Знакомство с житийной литературой позволяет определить и некоторые другие общие для всех житий святых моменты. К какому бы жизнеописанию святого мы ни обратились, мы найдем в нем характерные черты христианской проповеди, которые определяют идейную направленность всей христианской житийной литературы. Утверждая веру в будущее загробное существование, в небесное воздаяние, жития святых проповедуют презрение к окружающему миру, прославляют удаление от «суетного», «исполненного нечистых пахарей» «погибельного» мира.
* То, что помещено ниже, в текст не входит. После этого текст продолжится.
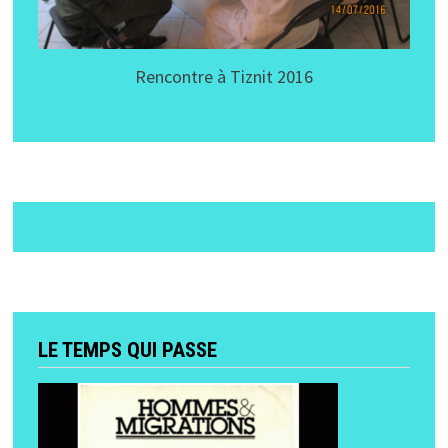
Rencontre à Tiznit 2016
LE TEMPS QUI PASSE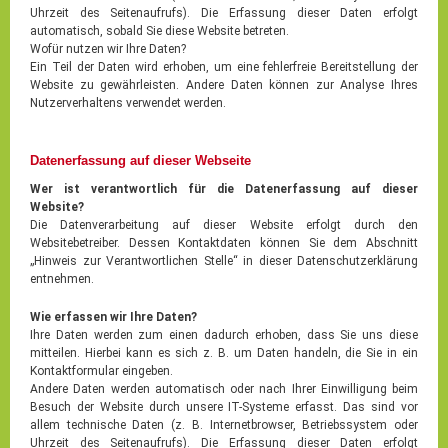
Uhrzeit des Seitenaufrufs). Die Erfassung dieser Daten erfolgt
automatisch, sobald Sie diese Website betreten.
Wofür nutzen wir Ihre Daten?
Ein Teil der Daten wird erhoben, um eine fehlerfreie Bereitstellung der
Website zu gewährleisten. Andere Daten können zur Analyse Ihres
Nutzerverhaltens verwendet werden.
Datenerfassung auf dieser Webseite
Wer ist verantwortlich für die Datenerfassung auf dieser
Website?
Die Datenverarbeitung auf dieser Website erfolgt durch den
Websitebetreiber. Dessen Kontaktdaten können Sie dem Abschnitt
„Hinweis zur Verantwortlichen Stelle“ in dieser Datenschutzerklärung
entnehmen.
Wie erfassen wir Ihre Daten?
Ihre Daten werden zum einen dadurch erhoben, dass Sie uns diese
mitteilen. Hierbei kann es sich z. B. um Daten handeln, die Sie in ein
Kontaktformular eingeben.
Andere Daten werden automatisch oder nach Ihrer Einwilligung beim
Besuch der Website durch unsere IT-Systeme erfasst. Das sind vor
allem technische Daten (z. B. Internetbrowser, Betriebssystem oder
Uhrzeit des Seitenaufrufs). Die Erfassung dieser Daten erfolgt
Православные авторы с удовлетворением отмечали действенность подобных проповедей. «Благочестивые мужи древней Руси, — читаем мы в писании А. Яхонтова, — внимали с благоговением аскетическим наставлениям своих духовных руководителей и сами становились в отношении других проводниками тех же аскетических идей. Пастыри считали долгом воспитывать на них своих духовных чад. Вообще с какой бы стороны ни смотрели на мир и жизнь человека, аскеты всегда видели здесь только один мрак, одни бесполезные страдания, и жизнь человека казалась им чрезвычайно жалкою и плачевною».[93]
Православные сочинители, повествуя о жизни святых, вкладывали в уста своих героев дидактические поучения, наставления, вразумления верующим, которые, как правило, сводились к требованию отказа от земных благ, радостей земной жизни, мирских интересов во имя получения «божьей благодати». По замыслу духовенства эти поучения в устах святых должны были казаться особо весомыми и воздействовать на верующих гораздо сильнее обычных церковных проповедей. Церковники приводили евангельское изречение: «Уста праведного каплют премудрость» (Притч. 10:31). И это, по их мнению, лучшая оценка «мудрых советов», «священных заветов», которым должны следовать верующие, если они желают «пользы своей душе».[94]
В своей книге «Жития святых, как образовательно-воспитательное средство» дореволюционный богослов А. Яхонтов отмечает, что житийная литература издавалась большими тиражами в дешевом издании и доступном изложении. Она должна была найти читателя на городской окраине, на селе, «в народе». Именно на народные массы рассчитывала церковь, рисуя портреты «народных заступников», «небесных покровителей». Потому-то в житиях почти всегда можно обнаружить такие, например, моменты, как помощь святого больным, неимущим, простым труженикам и осуждение богатства, роскоши и т. п. Церковь пыталась сделать святых близкими народу. Ведь вера в святых, по замыслу духовенства, должна была крепче связать людей с религией. Святые должны были войти в дома верующих как незримые надзиратели за жизнью людей, чтобы человек всегда чувствовал зоркий глаз «небесного покровителя» и остерегался нарушить предписания духовных пастырей.